As described above, according to this embodiment, one large image can be displayed by connecting the display images of a plurality of display elements. Further, in this display device, light is collimated and is incident on the liquid crystal display device, so that it is possible to display an image with high light utilization efficiency and high brightness. Further, since the structure of this display device is simpler than the conventional one, it is easy to manufacture.

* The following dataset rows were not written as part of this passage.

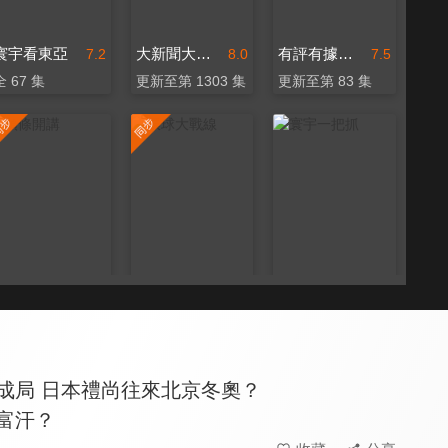
寰宇看東亞
大新聞大爆卦
有評有據看台灣
7.2
8.0
7.5
全 67 集
更新至第 1303 集
更新至第 83 集
頭條開講
環球大戰線
寰宇一把抓
8.0
8.0
8.1
更新至第 1496 集
更新至第 684 集
更新至第 208 集
成局 日本禮尚往來北京冬奧？
富汗？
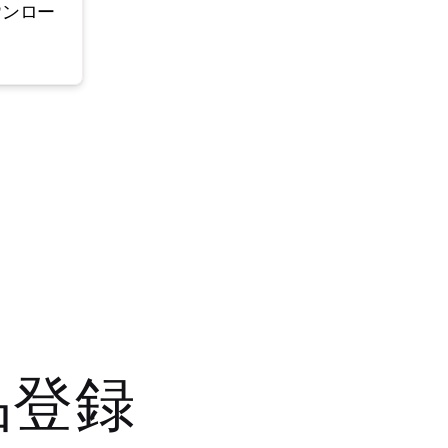
ウンロー
品登録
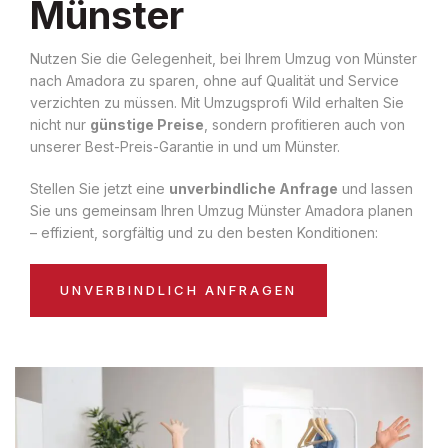
Münster
Nutzen Sie die Gelegenheit, bei Ihrem Umzug von Münster
nach Amadora zu sparen, ohne auf Qualität und Service
verzichten zu müssen. Mit Umzugsprofi Wild erhalten Sie
nicht nur
günstige Preise
, sondern profitieren auch von
unserer Best-Preis-Garantie in und um Münster.
Stellen Sie jetzt eine
unverbindliche Anfrage
und lassen
Sie uns gemeinsam Ihren Umzug Münster Amadora planen
– effizient, sorgfältig und zu den besten Konditionen:
UNVERBINDLICH ANFRAGEN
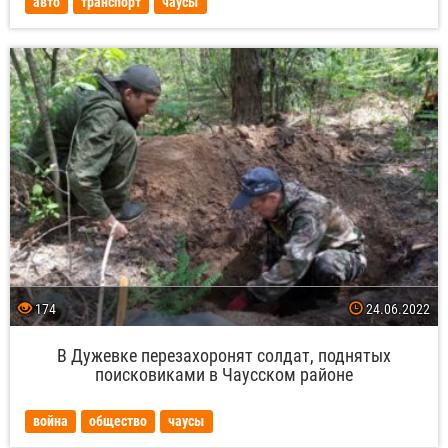
авто
транспорт
чаусы
174
24.06.2022
В Дужевке перезахоронят солдат, поднятых
поисковиками в Чаусском районе
война
общество
чаусы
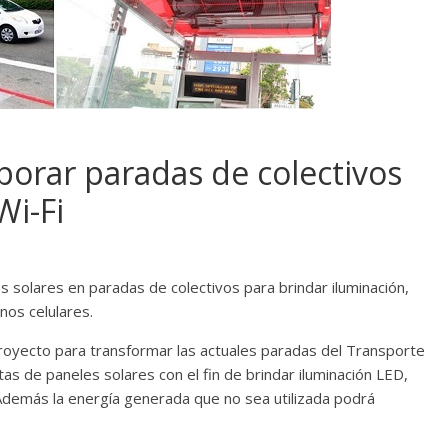
orar paradas de colectivos
Wi-Fi
s solares en paradas de colectivos para brindar iluminación,
nos celulares.
royecto para transformar las actuales paradas del Transporte
 de paneles solares con el fin de brindar iluminación LED,
 Además la energía generada que no sea utilizada podrá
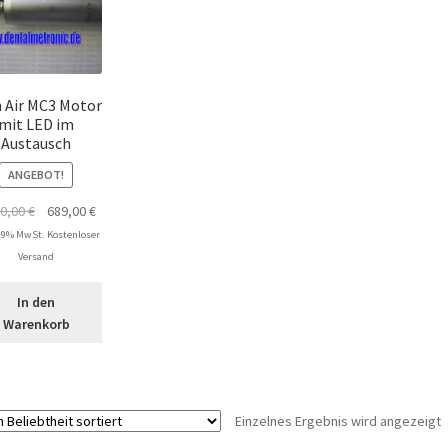
 Air MC3 Motor
mit LED im
Austausch
ANGEBOT!
Ursprünglicher
Aktueller
20,00
€
689,00
€
Preis
Preis
 19% MwSt. Kostenloser
war:
ist:
Versand
1.020,00 €
689,00 €.
In den
Warenkorb
Einzelnes Ergebnis wird angezeigt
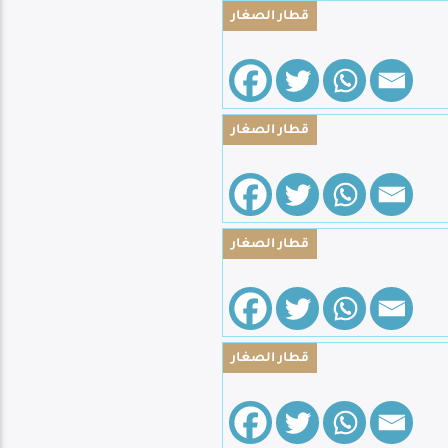
قطار الصغار
قطار الصغار
قطار الصغار
قطار الصغار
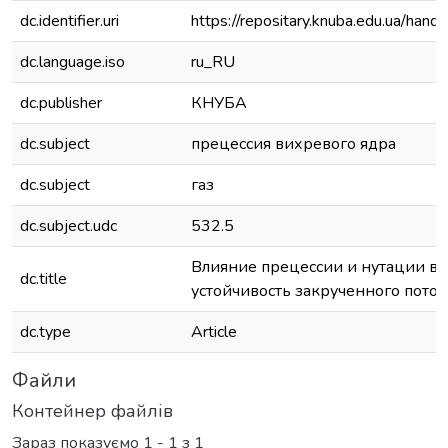
dc.identifier.uri
https://repositary.knuba.edu.ua/h
dc.language.iso
ru_RU
dc.publisher
КНУБА
dc.subject
прецессия вихревого ядра
dc.subject
газ
dc.subject.udc
532.5
Влияние прецессии и нутации ви
dc.title
устойчивость закрученного поток
dc.type
Article
Файли
Контейнер файлів
Зараз показуємо
1 - 1 з 1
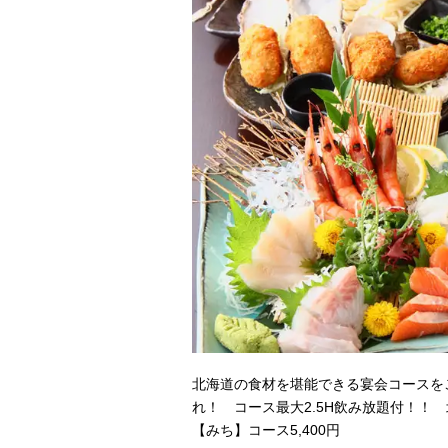
北海道の食材を堪能できる宴会コースを
れ！ コース最大2.5H飲み放題付！！ 北
【みち】コース5,400円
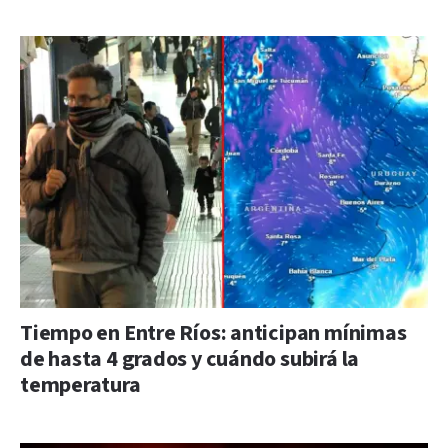
Tiempo en Entre Ríos: anticipan mínimas
de hasta 4 grados y cuándo subirá la
temperatura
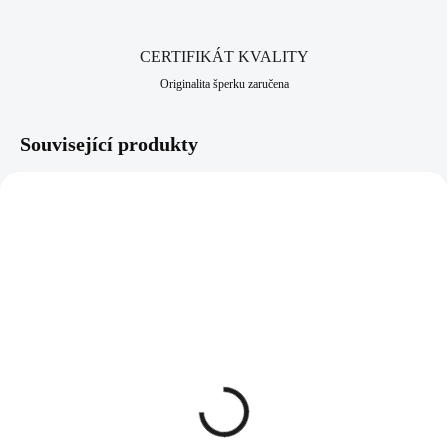
CERTIFIKÁT KVALITY
Originalita šperku zaručena
Související produkty
NOVINKA
92700040ORAN
92700040WH
MOMENTÁLNĚ NEDOSTUPNÉ
SKLADEM
(>5 KS)
(>5 KS)
Stříbrný prsten s kulatým
Stříbrný prsten s kulatým
opálem a krystaly
opálem a krystaly
Swarovski Orange malý
Swarovski White malý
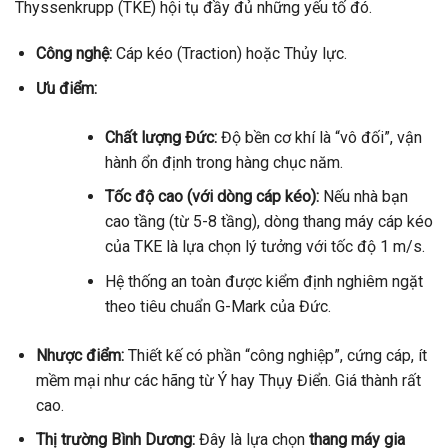
Thyssenkrupp (TKE) hội tụ đầy đủ những yếu tố đó.
Công nghệ:
Cáp kéo (Traction) hoặc Thủy lực.
Ưu điểm:
Chất lượng Đức:
Độ bền cơ khí là “vô đối”, vận
hành ổn định trong hàng chục năm.
Tốc độ cao (với dòng cáp kéo):
Nếu nhà bạn
cao tầng (từ 5-8 tầng), dòng thang máy cáp kéo
của TKE là lựa chọn lý tưởng với tốc độ 1 m/s.
Hệ thống an toàn được kiểm định nghiêm ngặt
theo tiêu chuẩn G-Mark của Đức.
Nhược điểm:
Thiết kế có phần “công nghiệp”, cứng cáp, ít
mềm mại như các hãng từ Ý hay Thụy Điển. Giá thành rất
cao.
Thị trường Bình Dương:
Đây là lựa chọn
thang máy gia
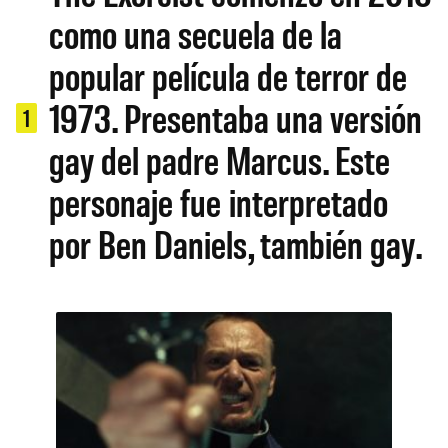
como una secuela de la
popular película de terror de
1973. Presentaba una versión
1
gay del padre Marcus. Este
personaje fue interpretado
por Ben Daniels, también gay.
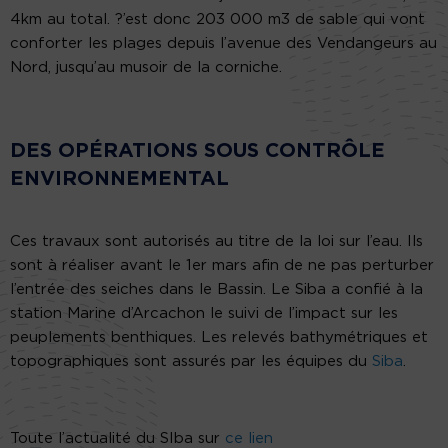
4km au total. ?’est donc 203 000 m3 de sable qui vont
conforter les plages depuis l’avenue des Vendangeurs au
Nord, jusqu’au musoir de la corniche.
DES OPÉRATIONS SOUS CONTRÔLE
ENVIRONNEMENTAL
Ces travaux sont autorisés au titre de la loi sur l’eau. Ils
sont à réaliser avant le 1er mars afin de ne pas perturber
l’entrée des seiches dans le Bassin. Le Siba a confié à la
station Marine d’Arcachon le suivi de l’impact sur les
peuplements benthiques. Les relevés bathymétriques et
topographiques sont assurés par les équipes du
Siba
.
Toute l’actualité du SIba sur
ce lien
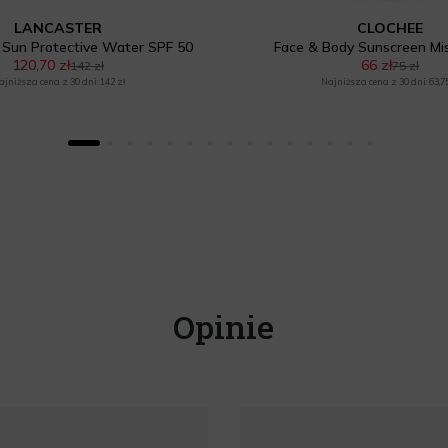
LANCASTER
CLOCHEE
 Sun Protective Water SPF 50
Face & Body Sunscreen Mi
120,70 zł
66 zł
142 zł
75 zł
ajniższa cena z 30 dni: 142 zł
Najniższa cena z 30 dni: 63,75
Opinie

In the above description, an example in which a transmissive liquid crystal display element is used as a display element is shown, but as the display element, a reflective liquid crystal display element, CRT, electroluminescent display panel, LED panel, plasma is used. Anything such as a display panel can be used. In addition, in order to improve the viewing angle, the diffusion plate 15
However, the diffuser plate 15 may be removed when the emitted light with the refractive indexes 13A and 13B is parallel light.

[0030]

According to the present invention, it is possible to construct a display device having a simple structure for displaying one image using a plurality of display elements and having a high light utilization efficiency.

[Brief description of the drawings]

FIG. 1 is a sectional view of a display device according to an embodiment of the present invention.

FIG. 2 is a cross-sectional view for explaining a collimation film.

FIG. 3A is a plan view of an acrylic fiber plate. (B) It is sectional drawing of an acrylic fiber board.

FIG. 4A is a view showing an acrylic fiber plate processed into a saw shape. FIG. 3B is a view showing an acrylic fiber plate in which a saw-shaped acrylic plate is bonded to the upper surface and the lower surface.

FIG. 5 is a cross-sectional view when a microlens array is arranged on a collimation film.

[Explanation of symbols]

11A, 11B ... Liquid crystal display elements, 12A, 12B
..Backlight, 13A, 13B ... Refraction plate, 14
A, 14B ... Collimation film, 15 ...
Diffusion plate, 31 ... Microlens, 32 ... Mask

Claims (6)

[Claims] 1. A plurality of display elements arranged apart from each other, a plurality of display elements arranged on the light emission side of the plurality of display elements, and an upper surface and a lower surface having a saw-shaped cross section, and incident from each of the display elements. By refracting light twice in a predetermined direction and emitting light parallel to the incident light, the display images of the plurality of display elements are optically shifted and connected, and one image having substantially no gap is formed. A display device comprising: a refraction plate that forms a. 2. The refraction plate displays a display image of the second display element and a first refraction plate that shifts a display image of the first display element in parallel to a direction of the second display element by a predetermined distance. The display device according to claim 1, further comprising: a second refraction plate that shifts in parallel to a direction of the first display element by a predetermined distance. 3. A plurality of display elements which are arranged apart from each other, and which are arranged on the light emitting side of the plurality of display elements and optically shift and connect display images of the plurality of display elements. And a refraction plate that transmits the light emitted from the plurality of display elements by an optical fiber and emits light parallel to the incident light so as to form a single image without a gap. Display device. 4. The refraction plate is composed of a fiber plate formed by integrating optical fibers, and at least one of the upper surface and the lower surface of the fiber plate is formed in a saw-tooth cross section. The display device according to claim 3. 5. The refraction plate has a substantially flat surface, is formed by integrating optical fibers, and is disposed on at least one of an upper surface and a lower surface of the fiber plate, and has a sawtooth cross section. The display device according to claim 3, comprising a formed resin plate. 6. The display device according to claim 1, further comprising means for radiating parallel light to the plurality of display elements.